East Metro is an organization that helps prevent and end homelessness for families with children through housing, resources and opportunity.
The Phillips scholarship is administered through the Minnesota Private College Fund and is awarded to six students each year. The 16 Minnesota private colleges each nominate one sophomore who will compete. The students who receive the scholarship are then given an opportunity to propose and start a summer service program.
“This year it’s a $16,400 scholarship to be spread amongst their junior and senior years and then money over the summer for them to implement their service project,” said Meghan Allen Eliason, director of the Center for Intercultural Learning and Engagement.
“It can be anything they dream up,” she said. “Just a way that they are looking to get involved in the community and where they see a need and they can be creative.”
McNaughton said she designed the “Skills for School” program because she thought there was a special need for it.
“They don’t have programming for 3- to 5-year-old children,” she said. “It’s the kids [who] are already in school, so I thought, why not try to work with the children who aren’t in school yet and just have them learning over the summer?”
McNaughton said she’s excited to see the children learn, and she will begin her program in the summer of 2012.
Project HOPE
Last year St. Thomas junior Bryant Ortega received a Phillips scholarship, and he presented his project at the Scholars Program annual spring luncheon Friday afternoon at St. Catherine University.
His project is called “Project HOPE – Health Offers People Enlightenment.” The mission of Project HOPE is to create an environment for school-aged children and their families that encourages healthy choices and increased physical activity. It focuses on the family structure to help promote healthy choices in children’s lives.
Ortega partnered with Project for Pride in Living, a non-profit organization that works with low-income individuals and families to achieve greater self-sufficiency through housing, employment training, support services and education.

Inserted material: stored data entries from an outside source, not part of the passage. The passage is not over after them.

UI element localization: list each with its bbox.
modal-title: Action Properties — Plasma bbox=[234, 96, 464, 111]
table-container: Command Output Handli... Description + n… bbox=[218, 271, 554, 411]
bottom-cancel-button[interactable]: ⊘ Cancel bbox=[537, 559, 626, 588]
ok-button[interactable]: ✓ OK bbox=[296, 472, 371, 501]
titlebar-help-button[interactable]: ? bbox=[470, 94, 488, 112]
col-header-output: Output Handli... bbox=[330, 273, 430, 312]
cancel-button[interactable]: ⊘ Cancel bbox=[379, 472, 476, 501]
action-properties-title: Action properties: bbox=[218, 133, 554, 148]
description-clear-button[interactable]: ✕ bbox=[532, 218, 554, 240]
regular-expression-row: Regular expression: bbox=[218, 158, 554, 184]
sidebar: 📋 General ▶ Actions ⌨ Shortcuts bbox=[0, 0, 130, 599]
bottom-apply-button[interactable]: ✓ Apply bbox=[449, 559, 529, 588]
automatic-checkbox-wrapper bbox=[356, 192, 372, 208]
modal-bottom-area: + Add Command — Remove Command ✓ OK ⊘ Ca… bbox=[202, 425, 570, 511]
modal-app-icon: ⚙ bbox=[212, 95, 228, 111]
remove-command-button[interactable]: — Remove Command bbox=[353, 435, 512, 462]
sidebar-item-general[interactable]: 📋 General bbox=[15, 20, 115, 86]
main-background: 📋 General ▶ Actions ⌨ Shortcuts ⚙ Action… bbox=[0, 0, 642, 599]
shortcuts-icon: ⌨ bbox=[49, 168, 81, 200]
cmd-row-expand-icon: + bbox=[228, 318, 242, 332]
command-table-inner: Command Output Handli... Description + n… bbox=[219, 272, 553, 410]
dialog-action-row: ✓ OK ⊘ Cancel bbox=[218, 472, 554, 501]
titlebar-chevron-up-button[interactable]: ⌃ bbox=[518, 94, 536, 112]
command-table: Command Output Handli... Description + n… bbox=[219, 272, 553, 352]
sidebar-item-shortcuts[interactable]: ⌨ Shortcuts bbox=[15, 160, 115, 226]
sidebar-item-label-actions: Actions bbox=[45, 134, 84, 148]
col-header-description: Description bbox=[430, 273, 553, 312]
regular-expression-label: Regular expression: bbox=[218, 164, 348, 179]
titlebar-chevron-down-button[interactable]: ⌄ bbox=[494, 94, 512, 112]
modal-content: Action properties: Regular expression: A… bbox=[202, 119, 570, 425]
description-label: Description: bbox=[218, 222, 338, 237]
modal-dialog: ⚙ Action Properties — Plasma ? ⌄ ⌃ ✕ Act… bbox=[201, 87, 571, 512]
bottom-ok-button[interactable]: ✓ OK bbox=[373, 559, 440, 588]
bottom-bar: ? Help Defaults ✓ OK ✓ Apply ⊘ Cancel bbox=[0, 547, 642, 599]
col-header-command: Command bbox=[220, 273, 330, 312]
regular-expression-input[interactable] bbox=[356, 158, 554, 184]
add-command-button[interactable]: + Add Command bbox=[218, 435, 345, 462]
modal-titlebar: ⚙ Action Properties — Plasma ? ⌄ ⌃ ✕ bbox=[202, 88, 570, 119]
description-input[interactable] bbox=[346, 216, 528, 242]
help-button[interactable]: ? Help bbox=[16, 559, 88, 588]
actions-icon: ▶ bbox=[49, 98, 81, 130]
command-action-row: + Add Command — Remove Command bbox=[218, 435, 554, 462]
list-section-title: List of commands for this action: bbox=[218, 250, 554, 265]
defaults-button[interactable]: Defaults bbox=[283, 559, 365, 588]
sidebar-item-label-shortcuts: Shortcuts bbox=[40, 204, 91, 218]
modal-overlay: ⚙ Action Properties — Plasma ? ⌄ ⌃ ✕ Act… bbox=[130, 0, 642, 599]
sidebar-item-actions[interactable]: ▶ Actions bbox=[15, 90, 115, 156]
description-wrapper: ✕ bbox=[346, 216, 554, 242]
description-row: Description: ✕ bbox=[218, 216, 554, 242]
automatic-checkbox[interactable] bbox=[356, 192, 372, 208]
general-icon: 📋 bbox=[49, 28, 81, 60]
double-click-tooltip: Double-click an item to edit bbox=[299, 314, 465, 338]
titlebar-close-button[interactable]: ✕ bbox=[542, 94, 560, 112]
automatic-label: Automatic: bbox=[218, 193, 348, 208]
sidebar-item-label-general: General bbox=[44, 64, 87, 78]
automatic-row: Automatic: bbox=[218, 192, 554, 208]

He said he noticed an unhealthy living trend while living in Los Angeles, and when he came to St. Thomas for college, he wanted to try the program in the Twin Cities area.
“I really wanted to push it up here because I saw that pattern and that trend in Minneapolis and the community there,” he said. “I really felt like I could connect with [these] youth and connect with these families with similar backgrounds as myself.”
His program will begin in June at Bethlehem Center in Minneapolis.